Sindrome di Kawasaki: sintomi e cura
I sintomi della Sindrome di Kawasaki sono abbastanza comuni: febbre prolungata, esantema, congiuntivite, mucosite, linfoadenopatia cervicale e poliartrite: il decorso è variabile ma se diagnosticata in tempo con l’intervento degli specialisti può essere curata abbattendo i numeri legati alla mortalità. Solitamente esordisce con febbre spesso superiore a 38 °C, con andatura variabile nell’arco di un mese. All’alzarsi della temperatura gli occhi si arrossano, senza però presentare secrezioni. Entro 5 giorni, compare un’eruzione cutanea rossa, spesso disomogenea; in molti casi somiglia a morbillo o rosolia. Il bambino riscontra anche problemi alla gola, labbra spaccate, arrossate e secche, lingua color rosso fragola. Mani e piedi iniziano a gonfiarsi e i linfonodi del collo sono frequentemente ingranditi e poco dolenti. La malattia può durare da 2 a 12 settimane o più. Nei casi più gravi può portare ad un infarto del miocardio. L’infiammazione delle arterie coronarie con dilatazione e formazione di aneurismi si verifica nel 5-20% di tutti i casi.

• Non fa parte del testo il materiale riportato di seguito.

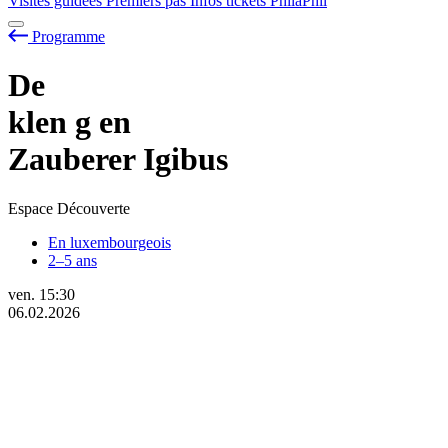
Visites guidées
Premiers pas
Infos tickets
PhilaPhil
Programme
De
klen
g
en
Zauberer Igibus
Espace Découverte
En luxembourgeois
2–5 ans
ven.
15:30
06.02.2026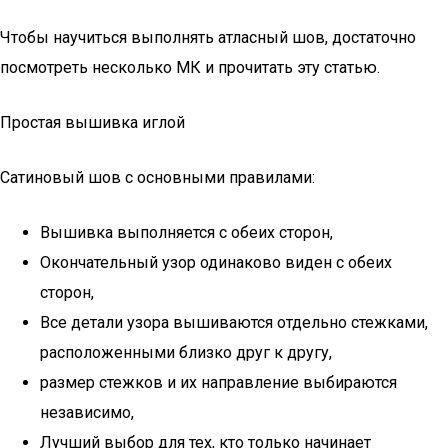
Чтобы научиться выполнять атласный шов, достаточно
посмотреть несколько МК и прочитать эту статью.
Простая вышивка иглой
Сатиновый шов с основными правилами:
Вышивка выполняется с обеих сторон,
Окончательный узор одинаково виден с обеих
сторон,
Все детали узора вышиваются отдельно стежками,
расположенными близко друг к другу,
размер стежков и их направление выбираются
независимо,
Лучший выбор для тех, кто только начинает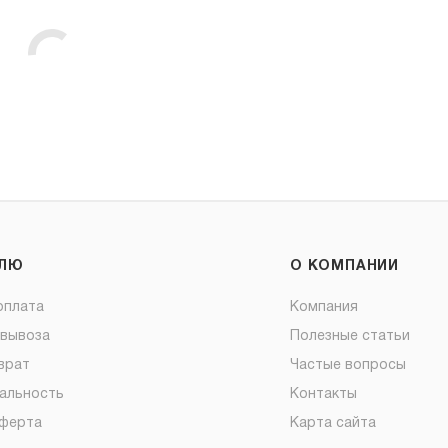
ЕЛЮ
О КОМПАНИИ
оплата
Компания
овывоза
Полезные статьи
врат
Частые вопросы
альность
Контакты
оферта
Карта сайта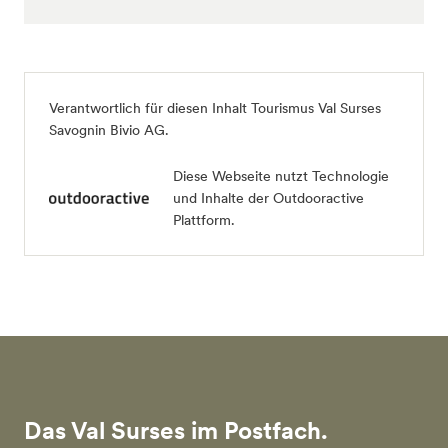
Verantwortlich für diesen Inhalt
Tourismus Val Surses
Savognin Bivio AG
.
Diese Webseite nutzt Technologie
und Inhalte der Outdooractive
Plattform.
Das Val Surses im Postfach.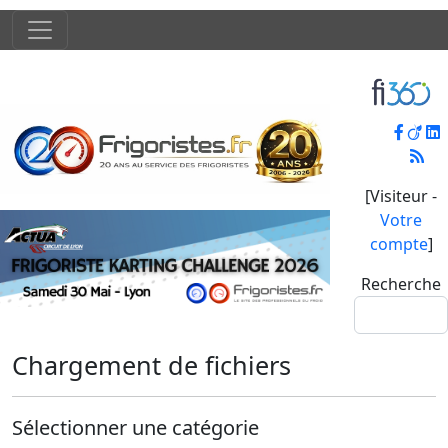
[Visiteur -
Votre
compte
]
Recherche
Chargement de fichiers
Sélectionner une catégorie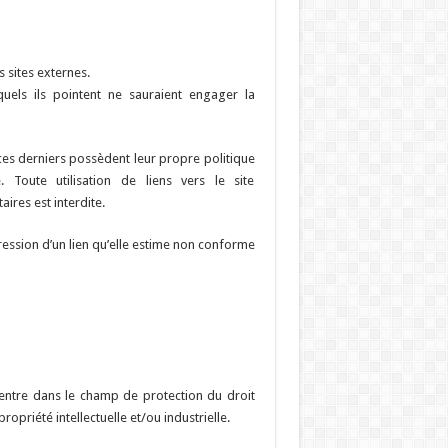
 sites externes.
uels ils pointent ne sauraient engager la
ces derniers possèdent leur propre politique
 Toute utilisation de liens vers le site
ires est interdite.
ression d’un lien qu’elle estime non conforme
t entre dans le champ de protection du droit
priété intellectuelle et/ou industrielle.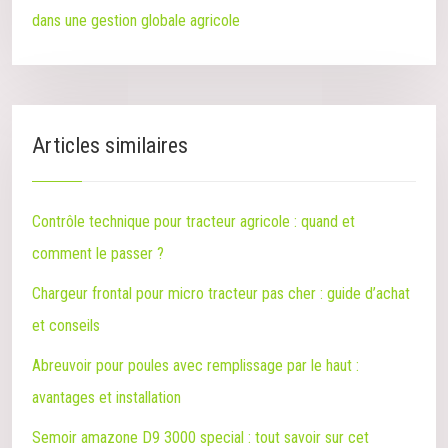
dans une gestion globale agricole
Articles similaires
Contrôle technique pour tracteur agricole : quand et
comment le passer ?
Chargeur frontal pour micro tracteur pas cher : guide d’achat
et conseils
Abreuvoir pour poules avec remplissage par le haut :
avantages et installation
Semoir amazone D9 3000 special : tout savoir sur cet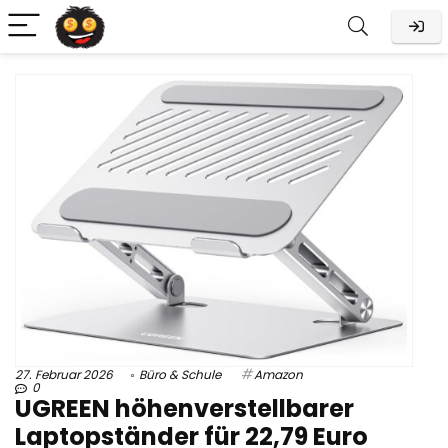
27. Februar 2026
Büro & Schule
Amazon
0
UGREEN höhenverstellbarer
Laptopständer für 22,79 Euro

Il trattamento consiste in un unico ciclo di immunoglobuline per via endovenosa e aspirina: a fare la differenza nel trattamento della malattia è la diagnosi quindi il consiglio è di portare i bambini dal pediatra al primo comparire dei sintomi soprariportati. Se avviato durante la fase acuta della malattia, il trattamento riduce la frequenza delle lesioni alle arterie coronariche a meno del 5%. Nonostante i dati interessanti correlati al Covid-19 non è ancora chiaro come le due patologie possano essere legate, ecco perché il Gruppo di Studio di Reumatologia della Società Italiana di Pediatria ha deciso di allertare la comunità pediatrica italiana sulla possibile insorgenza di una malattia di Kawasaki in bambini affetti da Covid-19 e di promuovere una raccolta dati per indagare il fenomeno e giungere presto ad una spiegazione. Solo il tempo saprà dare una risposta alle numerose domande sull’argomento.